## WHAT IS NEEDED
Within the records below, find the line with "You are a GUI agent. The screenshot is 860×1746." and the line with "Home (212, 2231)", then reproduce exactly those two lines and all lines between them, without any picture.

Dataset records
---------------

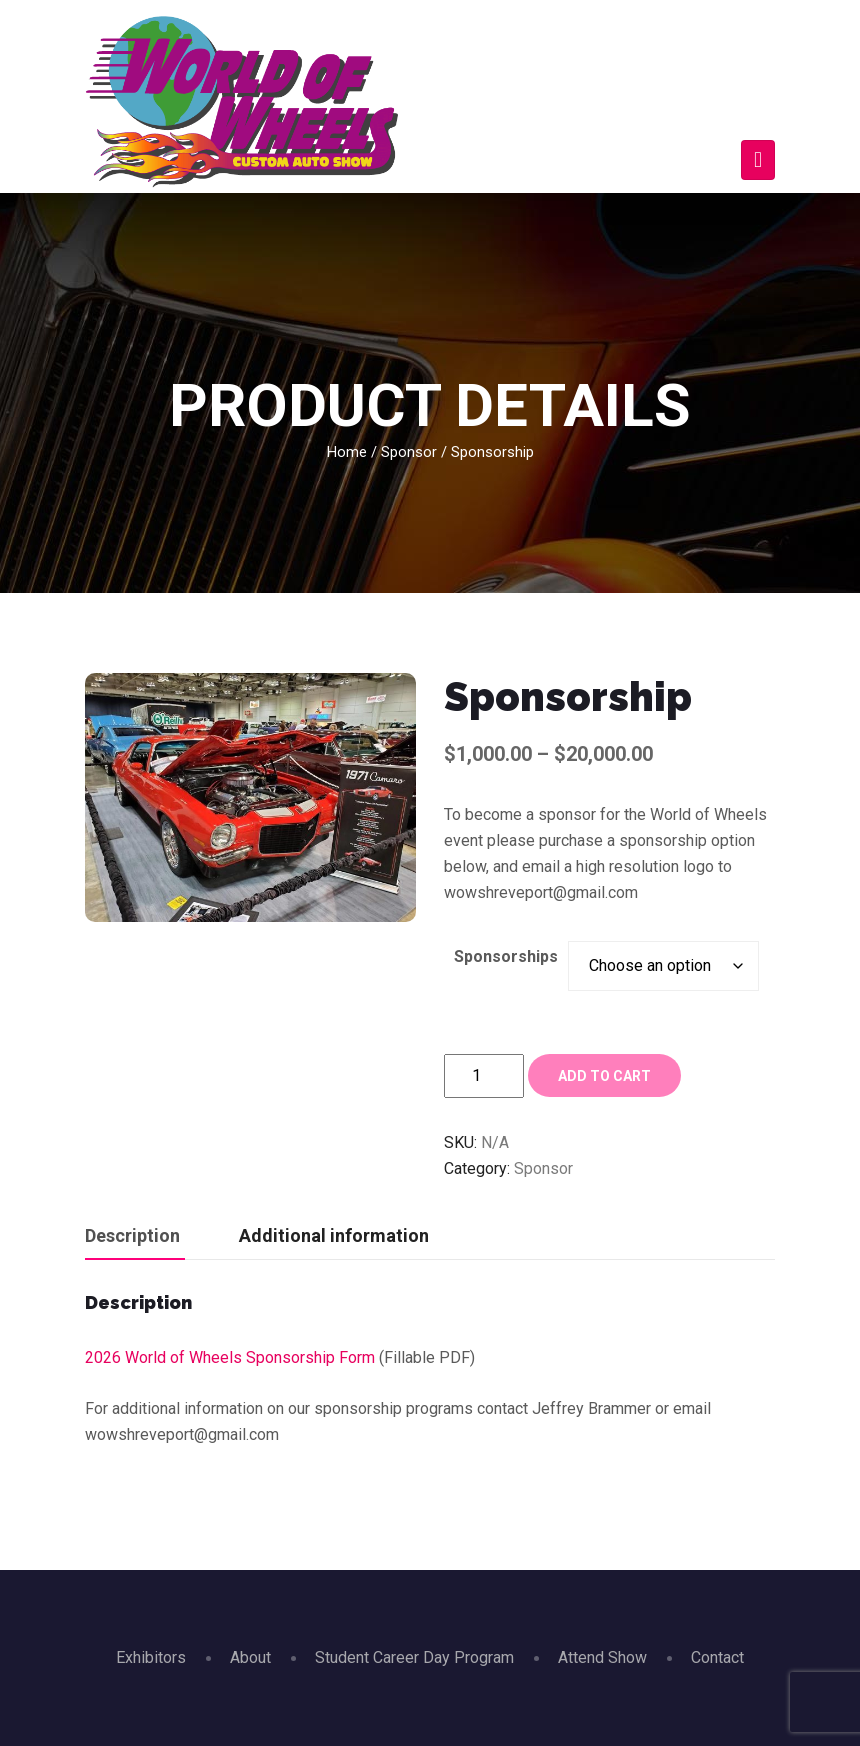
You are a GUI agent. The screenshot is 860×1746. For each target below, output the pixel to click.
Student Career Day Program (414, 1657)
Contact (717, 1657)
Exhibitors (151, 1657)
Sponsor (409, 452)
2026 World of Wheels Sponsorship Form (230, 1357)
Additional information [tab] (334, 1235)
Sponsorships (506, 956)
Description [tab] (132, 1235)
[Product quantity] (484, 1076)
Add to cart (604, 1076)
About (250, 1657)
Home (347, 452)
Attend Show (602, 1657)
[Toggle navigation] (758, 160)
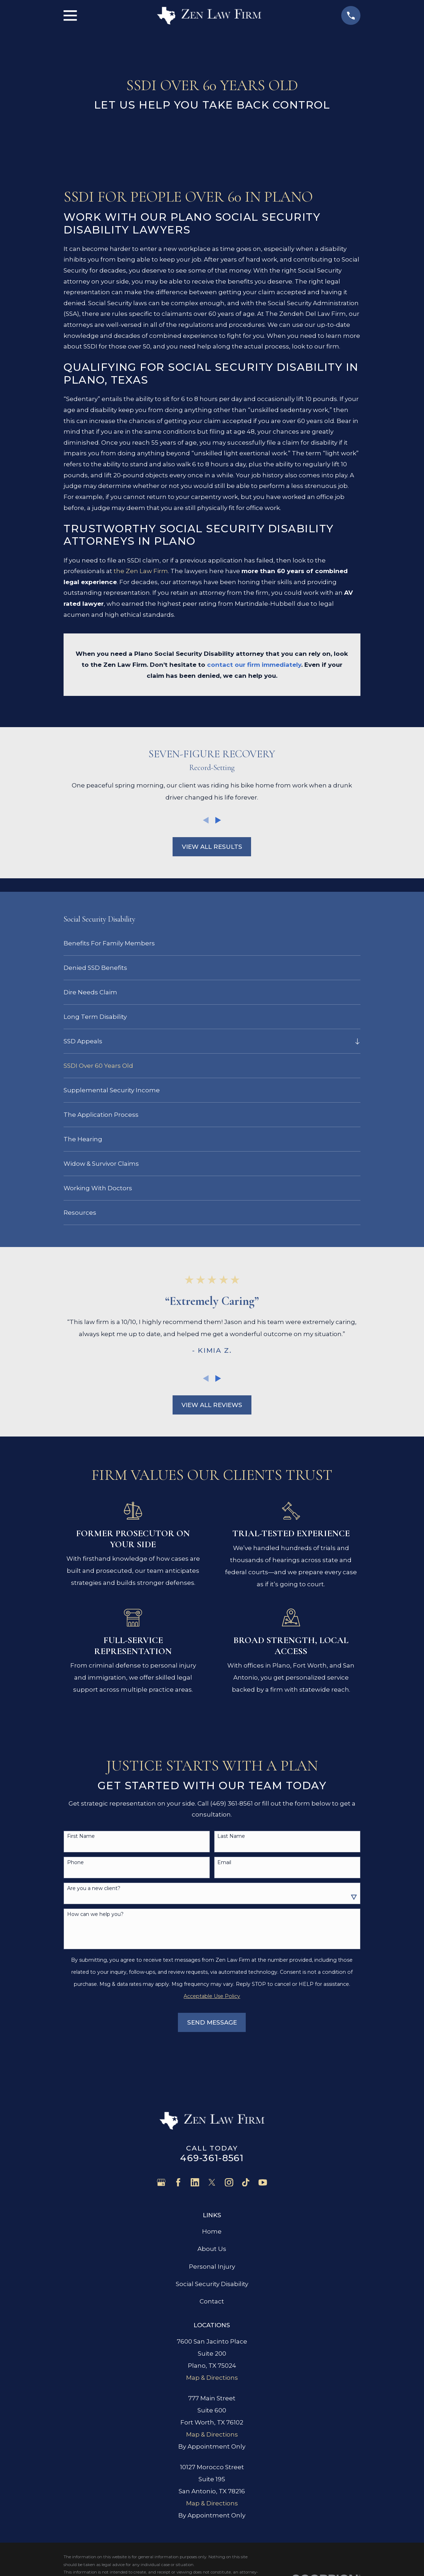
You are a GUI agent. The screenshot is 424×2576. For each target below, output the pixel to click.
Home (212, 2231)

---------------

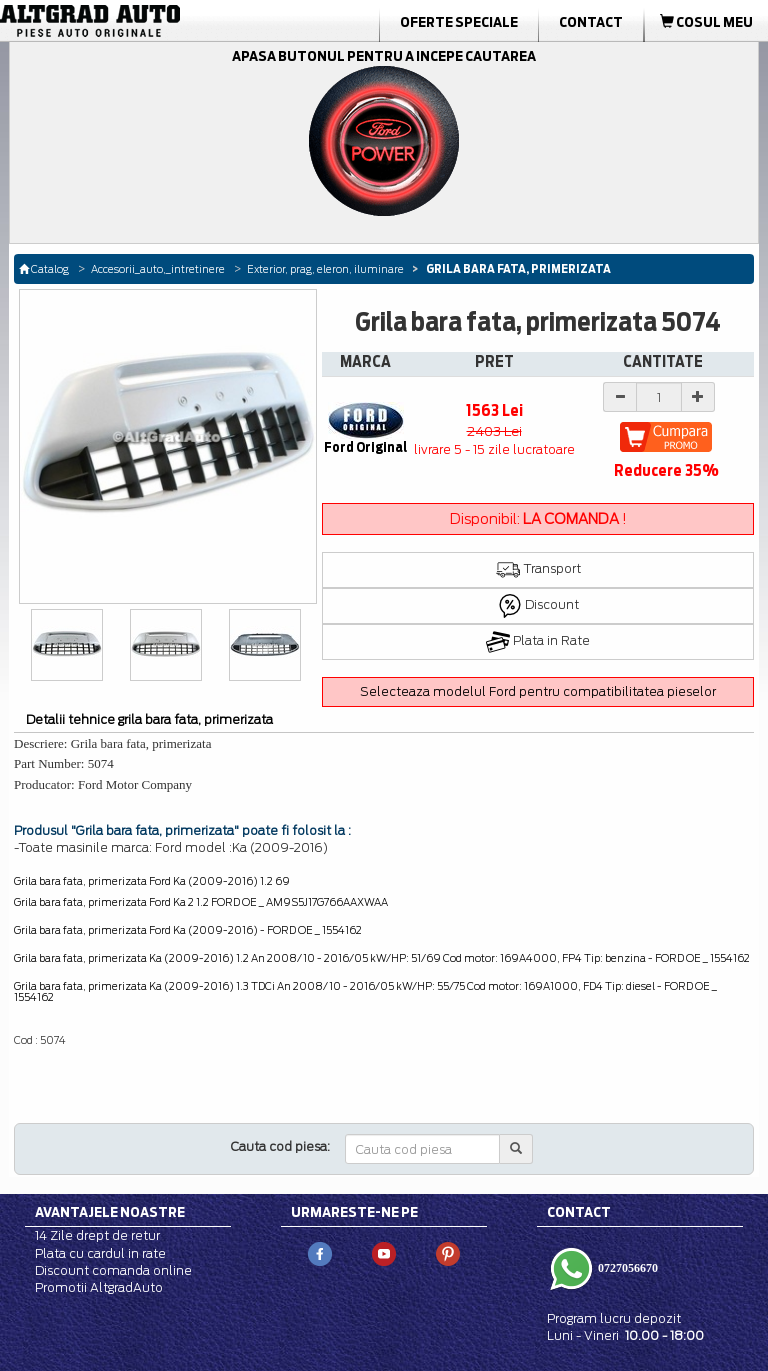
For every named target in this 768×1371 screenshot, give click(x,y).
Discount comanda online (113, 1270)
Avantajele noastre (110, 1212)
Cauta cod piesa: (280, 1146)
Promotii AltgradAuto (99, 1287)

---------------

## FINISHED TASK
You are a GUI agent. The screenshot is 860×1746. For each target below, output the pixel to click.
Student Career Day Program (414, 1657)
Contact (717, 1657)
Exhibitors (151, 1657)
Sponsor (409, 452)
2026 World of Wheels Sponsorship Form (230, 1357)
Additional information [tab] (334, 1235)
Sponsorships (506, 956)
Description [tab] (132, 1235)
[Product quantity] (484, 1076)
Add to cart (604, 1076)
About (250, 1657)
Home (347, 452)
Attend Show (602, 1657)
[Toggle navigation] (758, 160)
You are a GUI agent. The screenshot is 424×2576. For each target below, output the pixel to click.
Home (212, 2231)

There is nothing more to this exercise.